The following simple steps are required to set up public key authentication (for SSH):
- Key pair is created by the end user.
- Private key stays with the user (and only there), while the public key is sent to the server.
- Server stores the public key.
- Server will now allow access to anyone who can prove they have the corresponding private key.
About key-based authentication
Key-based authentication provides a more secure way of logging into a server with SSH than using a username and password. Each SSH key pair includes two keys:
- A public key that is copied to the SSH server(s). Anyone with a copy of the public key can encrypt data which can then only be read by the person who holds the corresponding private key. Once an SSH server receives a public key from a user and considers the key trustworthy, the server marks the key as authorized.
- A private key that remains (only) with the user. The possession of this key is proof of the user's identity. Only a user in possession of a private key that corresponds to the public key at the server will be able to authenticate successfully. The private keys need to be stored and handled carefully, and no copies of the private key should be distributed. The private keys are called identity keys.
You can place the public key on any server, and then unlock it by connecting to it with a client that already has the private key. When the two match up, the system unlocks without the need for a password. You can increase security even more by protecting the private key with a passphrase.
Step one: Generate a key pair
Ask the customer to generate a key pair using the Generate a key pair steps below (external documentation to be created soon), and to send you the public key. Public keys have a file extension of .pub or .ppk or .pem. It is extremely important that the privacy of the private key is guarded carefully.
The customer should never share the private key to us or anyone outside their organization. It should be kept secret.
The keys will be generated using the RSA (Rivest–Shamir–Adleman) Algorithm. A key size of at least 2048 bits is required for RSA; 4096 bits is better. The key size or "bit-length" determines how easily the key can be exploited with a brute force attack.
Using a Mac computer (or Linux)
- Launch Terminal and enter the following command, but use your email address:
ssh-keygen -t rsa -b 4096 -C "email@example.com"
Note: this creates a key with a bit length of 4096. We require a minimum of 2048.
- Once you have entered the ssh-keygen command, you will get a few more questions. First, you'll be asked where to save the key pair.
Enter file in which to save the key(/Users/yourname/.ssh/id_rsa):
Press enter here to save the file in your home directory.
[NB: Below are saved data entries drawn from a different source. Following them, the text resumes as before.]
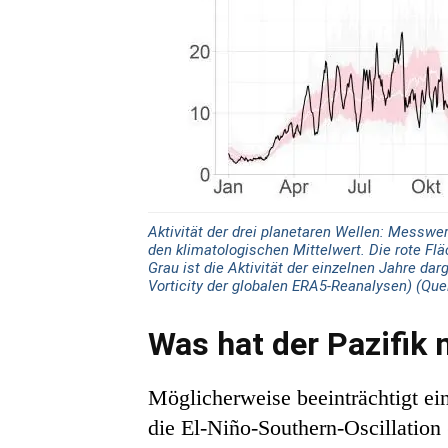
Aktivität der drei planetaren Wellen: Messwer
den klimatologischen Mittelwert. Die rote Fl
Grau ist die Aktivität der einzelnen Jahre d
Vorticity der globalen ERA5-Reanalysen) (Que
Was hat der Pazifik
Möglicherweise beeinträchtigt ein
die El-Niño-Southern-Oscillation 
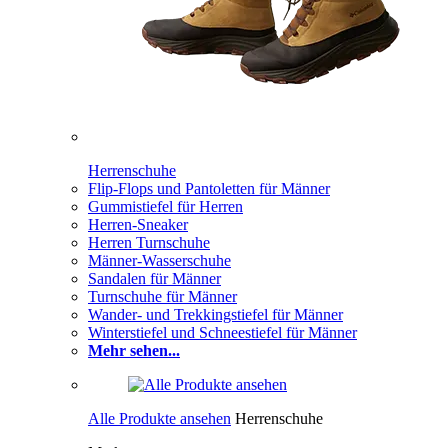
Herrenschuhe
Flip-Flops und Pantoletten für Männer
Gummistiefel für Herren
Herren-Sneaker
Herren Turnschuhe
Männer-Wasserschuhe
Sandalen für Männer
Turnschuhe für Männer
Wander- und Trekkingstiefel für Männer
Winterstiefel und Schneestiefel für Männer
Mehr sehen...
Alle Produkte ansehen
Herrenschuhe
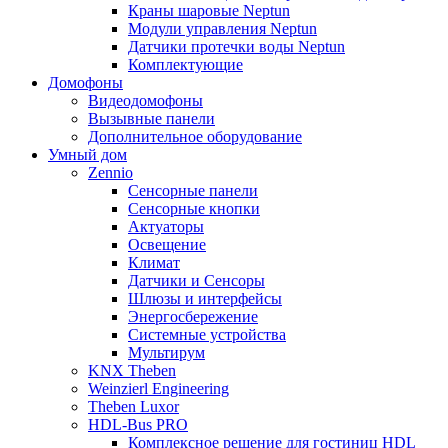
Краны шаровые Neptun
Модули управления Neptun
Датчики протечки воды Neptun
Комплектующие
Домофоны
Видеодомофоны
Вызывные панели
Дополнительное оборудование
Умный дом
Zennio
Сенсорные панели
Сенсорные кнопки
Актуаторы
Освещение
Климат
Датчики и Сенсоры
Шлюзы и интерфейсы
Энергосбережение
Системные устройства
Мультирум
KNX Theben
Weinzierl Engineering
Theben Luxor
HDL-Bus PRO
Комплексное решение для гостиниц HDL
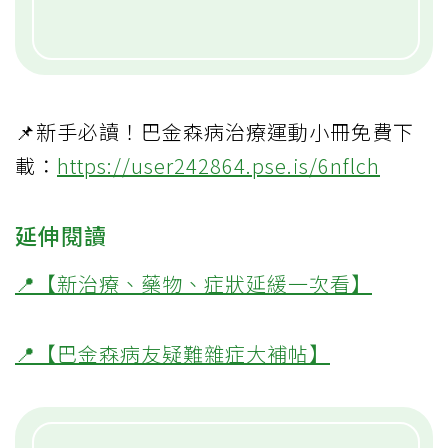
📌新手必讀！巴金森病治療運動小冊免費下
載：
https://user242864.pse.is/6nflch
延伸閱讀
📍【新治療、藥物、症狀延緩一次看】
📍【巴金森病友疑難雜症大補帖】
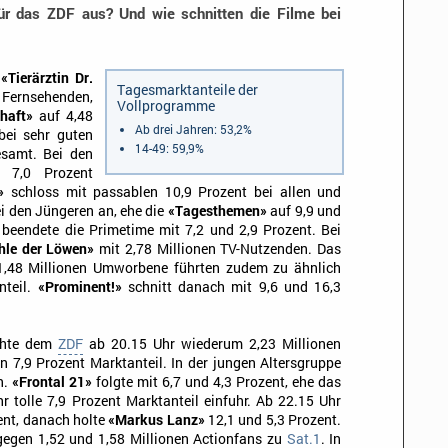
r das ZDF aus? Und wie schnitten die Filme bei
t
«Tierärztin Dr.
Tagesmarktanteile der
ernsehenden,
Vollprogramme
chaft»
auf 4,48
Ab drei Jahren: 53,2%
bei sehr guten
14-49: 59,9%
esamt. Bei den
 7,0 Prozent
»
schloss mit passablen 10,9 Prozent bei allen und
ei den Jüngeren an, ehe die
«Tagesthemen»
auf 9,9 und
beendete die Primetime mit 7,2 und 2,9 Prozent. Bei
hle der Löwen»
mit 2,78 Millionen TV-Nutzenden. Das
 1,48 Millionen Umworbene führten zudem zu ähnlich
nteil.
«Prominent!»
schnitt danach mit 9,6 und 16,3
hte dem
ZDF
ab 20.15 Uhr wiederum 2,23 Millionen
n 7,9 Prozent Marktanteil. In der jungen Altersgruppe
n.
«Frontal 21»
folgte mit 6,7 und 4,3 Prozent, ehe das
r tolle 7,9 Prozent Marktanteil einfuhr. Ab 22.15 Uhr
ent, danach holte
«Markus Lanz»
12,1 und 5,3 Prozent.
gegen 1,52 und 1,58 Millionen Actionfans zu
Sat.1
. In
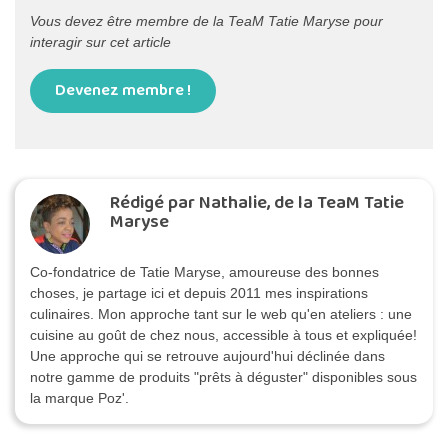
Vous devez être membre de la TeaM Tatie Maryse pour
interagir sur cet article
Devenez membre !
Rédigé par Nathalie, de la TeaM Tatie
Maryse
Co-fondatrice de Tatie Maryse, amoureuse des bonnes
choses, je partage ici et depuis 2011 mes inspirations
culinaires. Mon approche tant sur le web qu'en ateliers : une
cuisine au goût de chez nous, accessible à tous et expliquée!
Une approche qui se retrouve aujourd'hui déclinée dans
notre gamme de produits "prêts à déguster" disponibles sous
la marque Poz'.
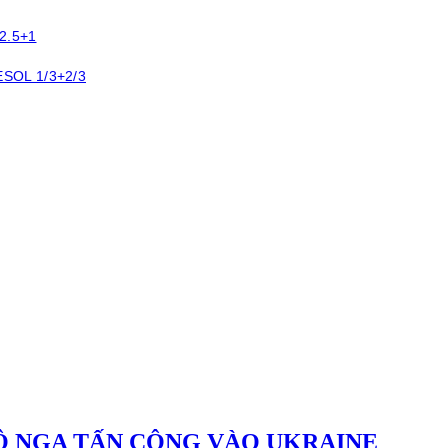
 2.5+1
ESOL 1/3+2/3
Ộ NGA TẤN CÔNG VÀO UKRAINE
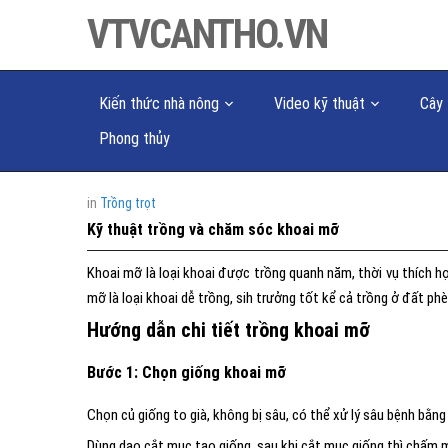
VTVCANTHO.VN
Kiến thức nhà nông
Video kỹ thuật
Cây 
Phong thủy
in
Trồng trọt
Kỹ thuật trồng và chăm sóc khoai mỡ
Khoai mỡ là loại khoai được trồng quanh năm, thời vụ thích h
mỡ là loại khoai dễ trồng, sih trưởng tốt kể cả trồng ở đất phè
Hướng dẫn chi tiết trồng khoai mỡ
Bước 1: Chọn giống khoai mỡ
Chọn củ giống to già, không bị sâu, có thể xử lý sâu bệnh bằn
Dùng dao cắt mục tạo giống, sau khi cắt mục giống thì chấm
- Next, you'll be asked to enter a passphrase.
Enter passphrase (empty for no passphrase):
It's up to you whether you want to use a passphrase. Entering a passphrase does have its benefits: the security of a key, no matter how encrypted, still depends on the fact that it is not visible to anyone else. Should a passphrase-protected private key fall into an unauthorized users possession, they will be unable to log in to its associated accounts until they figure out the passphrase, buying the hacked user some extra time. The only downside, of course, to having a passphrase, is then having to type it in each time you use the key pair. If you type a passphrase, you'll be asked to re-enter it.
Enter same passphrase again:
Re-type your passphrase.
Remember this passphrase. You will need it later.
- You'll see some output that looks like this:
Your identification has been saved in /Users/yourname/.ssh/id_rsa.
Your public key has been saved in /Users/yourname/.ssh/id_rsa.pub.
The key fingerprint is:
The key's randomart image is:
| .. |
| . E. o |
|+ . . o . |
|.+.. = |
|. +o . S + |
|.B oo.... |
|o*B o=ooo |
The public key is now located in /Users/yourname/.ssh/id_rsa.pub. The private key (identification) is now located in /Users/yourname/.ssh/id_rsa.
Once the key pair is generated, the public key will be sent to Operations (Ops) so they can place it on the SFTP server. Close the Terminal program and go to the Finder. From the Finder menu, either click Go > Go to Folder... or use the keyboard shortcut ⇧⌘G and enter ~/.ssh as the folder. This directory contains the key pair. You will attach the public key to the JIRA issue you create later.
Using a Windows Computer
Step two: Send the public key to Bridge
Email the public key to your Bridge Customer Success Manager (CSM) or directly to your Bridge Implementations Consultant (IC).